Stored data entries

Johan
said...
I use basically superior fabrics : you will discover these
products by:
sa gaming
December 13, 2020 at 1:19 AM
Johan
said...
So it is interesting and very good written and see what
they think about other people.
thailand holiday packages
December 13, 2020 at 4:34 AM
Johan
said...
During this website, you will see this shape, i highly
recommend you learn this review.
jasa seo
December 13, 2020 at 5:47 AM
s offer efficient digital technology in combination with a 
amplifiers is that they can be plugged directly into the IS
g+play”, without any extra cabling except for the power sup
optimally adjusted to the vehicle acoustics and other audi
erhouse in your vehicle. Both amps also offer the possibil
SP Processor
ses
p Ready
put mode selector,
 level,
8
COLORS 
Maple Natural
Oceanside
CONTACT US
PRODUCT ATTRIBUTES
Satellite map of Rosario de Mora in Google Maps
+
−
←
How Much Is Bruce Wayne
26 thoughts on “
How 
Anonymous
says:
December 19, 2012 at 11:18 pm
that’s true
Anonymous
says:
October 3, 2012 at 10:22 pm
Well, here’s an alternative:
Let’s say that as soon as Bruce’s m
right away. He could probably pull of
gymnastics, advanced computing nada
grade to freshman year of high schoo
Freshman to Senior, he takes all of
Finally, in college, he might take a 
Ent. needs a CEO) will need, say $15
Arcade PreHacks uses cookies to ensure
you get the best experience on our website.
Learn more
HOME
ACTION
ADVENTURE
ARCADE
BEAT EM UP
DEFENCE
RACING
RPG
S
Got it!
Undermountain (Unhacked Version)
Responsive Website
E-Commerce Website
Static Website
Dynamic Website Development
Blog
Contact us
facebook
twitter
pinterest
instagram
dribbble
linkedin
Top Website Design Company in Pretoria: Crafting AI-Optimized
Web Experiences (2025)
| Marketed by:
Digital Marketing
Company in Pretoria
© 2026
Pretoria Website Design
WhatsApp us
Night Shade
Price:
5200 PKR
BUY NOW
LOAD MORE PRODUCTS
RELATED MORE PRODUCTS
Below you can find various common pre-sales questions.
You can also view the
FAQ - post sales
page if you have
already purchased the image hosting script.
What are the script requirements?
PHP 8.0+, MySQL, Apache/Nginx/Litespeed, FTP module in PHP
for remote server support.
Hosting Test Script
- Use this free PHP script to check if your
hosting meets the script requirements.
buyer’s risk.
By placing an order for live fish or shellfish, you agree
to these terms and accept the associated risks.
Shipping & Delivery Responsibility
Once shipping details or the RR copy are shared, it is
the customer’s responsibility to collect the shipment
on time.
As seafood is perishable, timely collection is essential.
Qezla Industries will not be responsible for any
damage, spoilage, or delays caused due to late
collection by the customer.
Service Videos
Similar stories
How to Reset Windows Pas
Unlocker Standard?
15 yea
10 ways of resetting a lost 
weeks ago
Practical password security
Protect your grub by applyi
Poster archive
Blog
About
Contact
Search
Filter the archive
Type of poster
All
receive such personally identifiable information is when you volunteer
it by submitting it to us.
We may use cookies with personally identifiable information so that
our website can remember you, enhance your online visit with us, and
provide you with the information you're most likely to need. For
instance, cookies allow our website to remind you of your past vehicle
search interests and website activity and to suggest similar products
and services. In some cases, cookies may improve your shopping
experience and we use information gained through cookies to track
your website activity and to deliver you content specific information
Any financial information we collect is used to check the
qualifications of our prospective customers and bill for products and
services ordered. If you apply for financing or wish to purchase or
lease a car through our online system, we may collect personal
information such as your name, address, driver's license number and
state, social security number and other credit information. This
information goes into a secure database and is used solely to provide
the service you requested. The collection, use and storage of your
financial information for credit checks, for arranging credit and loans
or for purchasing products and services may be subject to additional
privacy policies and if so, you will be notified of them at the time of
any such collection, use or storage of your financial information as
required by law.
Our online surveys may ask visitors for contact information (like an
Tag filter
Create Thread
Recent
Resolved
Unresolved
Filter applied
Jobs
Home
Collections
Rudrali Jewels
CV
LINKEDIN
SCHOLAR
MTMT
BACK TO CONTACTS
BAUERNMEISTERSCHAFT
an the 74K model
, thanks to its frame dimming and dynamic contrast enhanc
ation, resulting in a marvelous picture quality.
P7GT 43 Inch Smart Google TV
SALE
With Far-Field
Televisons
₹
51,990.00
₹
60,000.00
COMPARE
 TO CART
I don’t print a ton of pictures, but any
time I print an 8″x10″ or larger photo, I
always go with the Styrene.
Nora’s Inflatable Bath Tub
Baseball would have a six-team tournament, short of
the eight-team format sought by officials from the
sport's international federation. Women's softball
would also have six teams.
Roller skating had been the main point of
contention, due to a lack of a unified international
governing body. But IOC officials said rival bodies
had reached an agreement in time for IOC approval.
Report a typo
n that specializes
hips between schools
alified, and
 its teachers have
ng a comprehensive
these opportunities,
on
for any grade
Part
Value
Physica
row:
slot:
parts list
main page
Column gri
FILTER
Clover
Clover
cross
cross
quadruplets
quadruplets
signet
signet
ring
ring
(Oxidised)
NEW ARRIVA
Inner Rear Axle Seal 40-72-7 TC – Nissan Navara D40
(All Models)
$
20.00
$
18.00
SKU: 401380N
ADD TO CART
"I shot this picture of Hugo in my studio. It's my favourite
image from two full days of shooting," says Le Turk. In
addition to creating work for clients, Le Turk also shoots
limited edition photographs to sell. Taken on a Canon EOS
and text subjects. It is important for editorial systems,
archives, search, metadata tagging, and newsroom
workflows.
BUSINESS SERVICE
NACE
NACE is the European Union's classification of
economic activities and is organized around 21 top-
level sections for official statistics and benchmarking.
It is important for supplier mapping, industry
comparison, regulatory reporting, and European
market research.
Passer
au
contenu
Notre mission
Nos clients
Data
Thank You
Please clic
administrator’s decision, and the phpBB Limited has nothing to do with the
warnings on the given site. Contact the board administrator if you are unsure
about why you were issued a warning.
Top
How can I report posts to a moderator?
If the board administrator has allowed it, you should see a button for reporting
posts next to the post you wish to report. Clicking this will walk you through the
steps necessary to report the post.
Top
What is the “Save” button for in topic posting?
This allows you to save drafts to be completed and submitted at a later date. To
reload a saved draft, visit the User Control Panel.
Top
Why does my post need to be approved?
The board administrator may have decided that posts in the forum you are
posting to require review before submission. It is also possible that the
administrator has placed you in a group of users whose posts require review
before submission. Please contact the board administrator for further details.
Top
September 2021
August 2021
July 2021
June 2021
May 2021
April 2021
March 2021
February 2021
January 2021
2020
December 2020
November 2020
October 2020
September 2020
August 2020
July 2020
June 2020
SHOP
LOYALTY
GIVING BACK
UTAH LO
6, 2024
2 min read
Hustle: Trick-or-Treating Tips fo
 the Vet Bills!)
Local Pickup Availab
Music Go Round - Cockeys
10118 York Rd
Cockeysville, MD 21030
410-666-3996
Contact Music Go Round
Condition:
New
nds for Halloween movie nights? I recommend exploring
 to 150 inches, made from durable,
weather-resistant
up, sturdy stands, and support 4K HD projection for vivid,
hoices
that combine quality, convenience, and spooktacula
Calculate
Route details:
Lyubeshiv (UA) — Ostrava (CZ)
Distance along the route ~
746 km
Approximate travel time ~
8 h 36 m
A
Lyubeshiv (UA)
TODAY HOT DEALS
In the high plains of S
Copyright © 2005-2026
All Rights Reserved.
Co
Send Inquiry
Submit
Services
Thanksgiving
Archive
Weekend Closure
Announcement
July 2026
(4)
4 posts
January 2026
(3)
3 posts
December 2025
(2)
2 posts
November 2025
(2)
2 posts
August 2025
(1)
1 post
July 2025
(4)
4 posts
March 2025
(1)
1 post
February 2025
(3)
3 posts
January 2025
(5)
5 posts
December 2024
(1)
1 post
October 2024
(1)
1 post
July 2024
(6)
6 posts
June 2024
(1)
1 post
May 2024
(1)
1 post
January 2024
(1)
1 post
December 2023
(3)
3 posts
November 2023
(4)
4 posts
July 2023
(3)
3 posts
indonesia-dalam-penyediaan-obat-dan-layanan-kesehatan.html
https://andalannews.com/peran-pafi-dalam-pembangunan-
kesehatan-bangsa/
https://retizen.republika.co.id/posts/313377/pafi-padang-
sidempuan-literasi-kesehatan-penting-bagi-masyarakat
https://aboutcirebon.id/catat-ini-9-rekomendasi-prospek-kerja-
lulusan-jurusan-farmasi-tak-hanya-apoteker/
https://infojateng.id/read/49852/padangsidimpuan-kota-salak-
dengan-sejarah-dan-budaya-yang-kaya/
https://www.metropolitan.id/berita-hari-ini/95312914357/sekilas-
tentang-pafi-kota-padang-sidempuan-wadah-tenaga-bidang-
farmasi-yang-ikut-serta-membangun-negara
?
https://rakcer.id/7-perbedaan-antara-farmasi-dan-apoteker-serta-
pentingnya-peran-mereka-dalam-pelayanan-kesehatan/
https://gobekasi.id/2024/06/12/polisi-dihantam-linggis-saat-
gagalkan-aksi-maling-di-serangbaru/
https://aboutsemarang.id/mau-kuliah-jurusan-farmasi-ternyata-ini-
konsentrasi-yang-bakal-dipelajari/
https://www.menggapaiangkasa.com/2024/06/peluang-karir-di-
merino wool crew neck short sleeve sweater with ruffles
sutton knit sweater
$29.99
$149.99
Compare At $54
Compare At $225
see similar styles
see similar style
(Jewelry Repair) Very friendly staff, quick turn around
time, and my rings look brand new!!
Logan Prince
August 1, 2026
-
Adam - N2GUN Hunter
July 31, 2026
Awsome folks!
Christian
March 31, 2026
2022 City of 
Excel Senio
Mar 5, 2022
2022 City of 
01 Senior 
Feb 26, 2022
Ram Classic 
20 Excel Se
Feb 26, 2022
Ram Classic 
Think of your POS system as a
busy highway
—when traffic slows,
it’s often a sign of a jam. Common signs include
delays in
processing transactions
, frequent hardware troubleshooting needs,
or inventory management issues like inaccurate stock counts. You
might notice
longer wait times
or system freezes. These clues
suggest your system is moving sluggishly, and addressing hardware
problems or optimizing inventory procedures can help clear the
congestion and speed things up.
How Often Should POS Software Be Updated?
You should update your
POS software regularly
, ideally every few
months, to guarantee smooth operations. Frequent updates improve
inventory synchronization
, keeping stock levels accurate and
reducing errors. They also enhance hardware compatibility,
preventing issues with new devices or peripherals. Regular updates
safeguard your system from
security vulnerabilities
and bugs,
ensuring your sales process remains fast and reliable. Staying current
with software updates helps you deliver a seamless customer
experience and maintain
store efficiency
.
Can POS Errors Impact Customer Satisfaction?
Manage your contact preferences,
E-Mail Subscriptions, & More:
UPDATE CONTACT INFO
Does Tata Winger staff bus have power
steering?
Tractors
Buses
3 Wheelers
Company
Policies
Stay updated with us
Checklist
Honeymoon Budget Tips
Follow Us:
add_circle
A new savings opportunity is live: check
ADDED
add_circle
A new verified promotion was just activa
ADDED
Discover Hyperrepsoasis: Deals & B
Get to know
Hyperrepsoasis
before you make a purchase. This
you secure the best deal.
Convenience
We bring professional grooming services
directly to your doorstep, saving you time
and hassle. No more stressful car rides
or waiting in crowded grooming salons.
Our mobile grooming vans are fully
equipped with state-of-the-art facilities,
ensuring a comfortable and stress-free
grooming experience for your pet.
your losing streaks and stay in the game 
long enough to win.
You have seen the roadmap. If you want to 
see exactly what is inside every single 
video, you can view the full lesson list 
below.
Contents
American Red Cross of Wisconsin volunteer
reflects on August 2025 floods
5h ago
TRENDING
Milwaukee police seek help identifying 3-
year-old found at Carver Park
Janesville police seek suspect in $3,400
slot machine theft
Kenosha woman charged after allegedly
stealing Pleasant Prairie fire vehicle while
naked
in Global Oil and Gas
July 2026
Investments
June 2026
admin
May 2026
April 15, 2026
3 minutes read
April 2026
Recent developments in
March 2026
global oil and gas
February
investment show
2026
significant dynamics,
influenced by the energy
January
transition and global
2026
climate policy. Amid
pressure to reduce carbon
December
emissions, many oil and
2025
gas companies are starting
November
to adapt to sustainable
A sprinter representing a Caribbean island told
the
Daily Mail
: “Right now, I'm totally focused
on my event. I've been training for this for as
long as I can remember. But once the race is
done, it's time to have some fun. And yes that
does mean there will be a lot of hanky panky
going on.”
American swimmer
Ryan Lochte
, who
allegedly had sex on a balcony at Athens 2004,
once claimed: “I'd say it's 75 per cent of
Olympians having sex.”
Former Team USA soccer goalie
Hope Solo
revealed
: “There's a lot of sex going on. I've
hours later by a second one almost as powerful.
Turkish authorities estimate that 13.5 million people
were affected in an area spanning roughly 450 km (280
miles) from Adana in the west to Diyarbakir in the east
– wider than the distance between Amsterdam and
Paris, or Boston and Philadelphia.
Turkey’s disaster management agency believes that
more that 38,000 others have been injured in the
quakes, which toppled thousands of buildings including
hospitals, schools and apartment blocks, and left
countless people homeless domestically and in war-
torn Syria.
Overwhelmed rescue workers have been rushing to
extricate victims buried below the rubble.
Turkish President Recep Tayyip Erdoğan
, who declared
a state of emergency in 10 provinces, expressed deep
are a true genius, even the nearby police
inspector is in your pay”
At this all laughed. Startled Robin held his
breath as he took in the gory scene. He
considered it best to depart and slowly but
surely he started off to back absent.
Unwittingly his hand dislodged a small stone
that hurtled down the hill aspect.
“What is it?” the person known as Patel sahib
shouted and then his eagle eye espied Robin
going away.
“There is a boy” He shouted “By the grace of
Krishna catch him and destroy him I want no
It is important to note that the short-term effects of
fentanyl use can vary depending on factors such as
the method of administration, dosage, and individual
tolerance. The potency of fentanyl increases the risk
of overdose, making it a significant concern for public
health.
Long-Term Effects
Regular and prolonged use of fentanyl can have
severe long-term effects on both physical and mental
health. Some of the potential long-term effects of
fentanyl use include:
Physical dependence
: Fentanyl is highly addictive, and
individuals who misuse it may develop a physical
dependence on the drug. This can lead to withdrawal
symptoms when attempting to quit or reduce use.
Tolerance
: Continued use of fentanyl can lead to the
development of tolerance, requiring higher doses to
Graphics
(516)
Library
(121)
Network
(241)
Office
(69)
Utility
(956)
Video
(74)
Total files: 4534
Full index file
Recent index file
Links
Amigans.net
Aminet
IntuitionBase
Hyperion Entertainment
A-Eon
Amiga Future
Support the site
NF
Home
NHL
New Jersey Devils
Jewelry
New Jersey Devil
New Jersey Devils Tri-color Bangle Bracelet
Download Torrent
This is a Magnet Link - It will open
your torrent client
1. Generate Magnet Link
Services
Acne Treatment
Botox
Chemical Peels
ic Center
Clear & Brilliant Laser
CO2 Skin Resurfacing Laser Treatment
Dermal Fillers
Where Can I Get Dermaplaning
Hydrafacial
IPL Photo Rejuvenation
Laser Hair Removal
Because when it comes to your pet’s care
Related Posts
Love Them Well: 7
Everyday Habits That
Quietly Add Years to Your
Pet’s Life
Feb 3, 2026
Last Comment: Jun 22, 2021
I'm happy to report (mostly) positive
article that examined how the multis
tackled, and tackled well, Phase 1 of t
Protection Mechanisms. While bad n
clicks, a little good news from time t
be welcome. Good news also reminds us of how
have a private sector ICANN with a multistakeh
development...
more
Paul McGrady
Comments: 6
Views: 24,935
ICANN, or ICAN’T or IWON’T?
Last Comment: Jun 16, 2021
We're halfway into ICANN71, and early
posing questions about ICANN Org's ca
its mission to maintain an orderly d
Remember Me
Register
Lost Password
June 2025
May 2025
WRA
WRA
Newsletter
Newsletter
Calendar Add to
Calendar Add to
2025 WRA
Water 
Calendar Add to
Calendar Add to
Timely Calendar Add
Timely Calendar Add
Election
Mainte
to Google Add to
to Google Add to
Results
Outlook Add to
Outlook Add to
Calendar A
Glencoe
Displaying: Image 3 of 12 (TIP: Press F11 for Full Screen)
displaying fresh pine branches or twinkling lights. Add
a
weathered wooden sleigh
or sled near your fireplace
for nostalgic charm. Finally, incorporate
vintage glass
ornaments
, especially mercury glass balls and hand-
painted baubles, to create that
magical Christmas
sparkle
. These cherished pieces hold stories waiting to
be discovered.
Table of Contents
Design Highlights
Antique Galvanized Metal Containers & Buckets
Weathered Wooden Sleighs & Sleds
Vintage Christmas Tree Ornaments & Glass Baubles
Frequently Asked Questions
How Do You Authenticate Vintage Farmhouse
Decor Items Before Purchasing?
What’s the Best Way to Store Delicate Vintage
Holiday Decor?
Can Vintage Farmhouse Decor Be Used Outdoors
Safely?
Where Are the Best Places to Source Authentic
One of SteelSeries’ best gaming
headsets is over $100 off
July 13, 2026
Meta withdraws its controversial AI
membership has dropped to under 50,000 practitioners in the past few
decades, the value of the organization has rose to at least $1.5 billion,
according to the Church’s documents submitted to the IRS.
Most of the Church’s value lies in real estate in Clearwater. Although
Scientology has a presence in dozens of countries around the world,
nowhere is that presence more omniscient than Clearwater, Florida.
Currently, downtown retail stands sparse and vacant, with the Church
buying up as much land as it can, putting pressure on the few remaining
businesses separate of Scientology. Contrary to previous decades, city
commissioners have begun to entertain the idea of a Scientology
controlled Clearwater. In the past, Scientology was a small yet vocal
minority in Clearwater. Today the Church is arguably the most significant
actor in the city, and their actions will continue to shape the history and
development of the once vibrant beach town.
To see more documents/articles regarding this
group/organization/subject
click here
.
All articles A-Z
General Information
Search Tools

— Goal of the exercise —
Number of lines above that include "July": state it and nothing else.

— Output for this exercise —
9